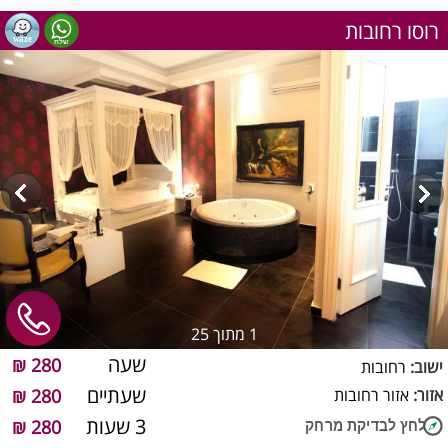
רוסו רחובות
1
מתוך 25
שעה
280 ₪
ישוב:
רחובות
שעתיים
אזור:
אזור רחובות
280 ₪
3 שעות
280 ₪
-*-*-
• _Work to be completed_:
Output every record above exactly, leaving out the pictures.

• _Solution for this problem_:
רוסו רחובות
1
מתוך 25
שעה
280 ₪
ישוב:
רחובות
שעתיים
אזור:
אזור רחובות
280 ₪
3 שעות
280 ₪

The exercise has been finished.